PROVIDED RECORDS
<<<<

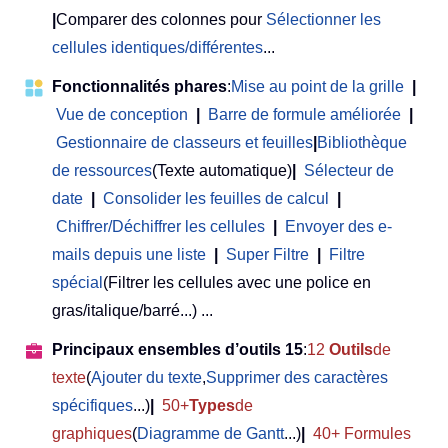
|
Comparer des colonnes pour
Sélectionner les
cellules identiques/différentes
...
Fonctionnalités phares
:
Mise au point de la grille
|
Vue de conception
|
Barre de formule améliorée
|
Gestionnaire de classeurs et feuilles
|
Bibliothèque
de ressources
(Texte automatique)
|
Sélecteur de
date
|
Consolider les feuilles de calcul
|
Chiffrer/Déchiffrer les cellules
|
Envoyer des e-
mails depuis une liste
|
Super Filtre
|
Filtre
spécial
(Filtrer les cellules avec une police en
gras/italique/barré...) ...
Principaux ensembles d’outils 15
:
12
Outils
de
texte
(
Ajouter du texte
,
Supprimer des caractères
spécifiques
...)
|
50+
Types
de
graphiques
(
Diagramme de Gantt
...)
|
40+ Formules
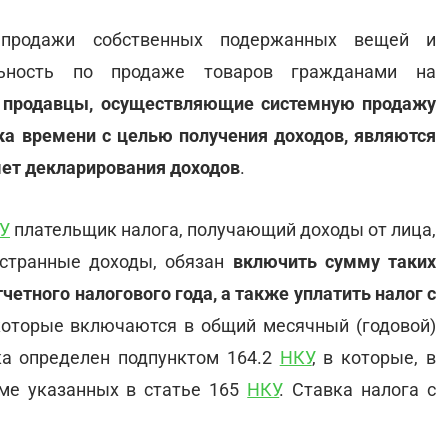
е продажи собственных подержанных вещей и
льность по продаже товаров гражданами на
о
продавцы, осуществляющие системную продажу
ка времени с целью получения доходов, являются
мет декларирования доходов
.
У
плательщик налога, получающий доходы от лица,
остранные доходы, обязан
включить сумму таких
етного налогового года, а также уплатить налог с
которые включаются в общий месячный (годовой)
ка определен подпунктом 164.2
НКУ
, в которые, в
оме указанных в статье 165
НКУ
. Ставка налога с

>>>>

EXERCISE DETAILS
Each entry should be copied exactly as written, though any pictures stay out.

OUTPUT OF THE TASK
|
Comparer des colonnes pour
Sélectionner les
cellules identiques/différentes
...
Fonctionnalités phares
:
Mise au point de la grille
|
Vue de conception
|
Barre de formule améliorée
|
Gestionnaire de classeurs et feuilles
|
Bibliothèque
de ressources
(Texte automatique)
|
Sélecteur de
date
|
Consolider les feuilles de calcul
|
Chiffrer/Déchiffrer les cellules
|
Envoyer des e-
mails depuis une liste
|
Super Filtre
|
Filtre
spécial
(Filtrer les cellules avec une police en
gras/italique/barré...) ...
Principaux ensembles d’outils 15
:
12
Outils
de
texte
(
Ajouter du texte
,
Supprimer des caractères
spécifiques
...)
|
50+
Types
de
graphiques
(
Diagramme de Gantt
...)
|
40+ Formules
е продажи собственных подержанных вещей и
льность по продаже товаров гражданами на
о
продавцы, осуществляющие системную продажу
ка времени с целью получения доходов, являются
мет декларирования доходов
.
У
плательщик налога, получающий доходы от лица,
остранные доходы, обязан
включить сумму таких
етного налогового года, а также уплатить налог с
которые включаются в общий месячный (годовой)
ка определен подпунктом 164.2
НКУ
, в которые, в
оме указанных в статье 165
НКУ
. Ставка налога с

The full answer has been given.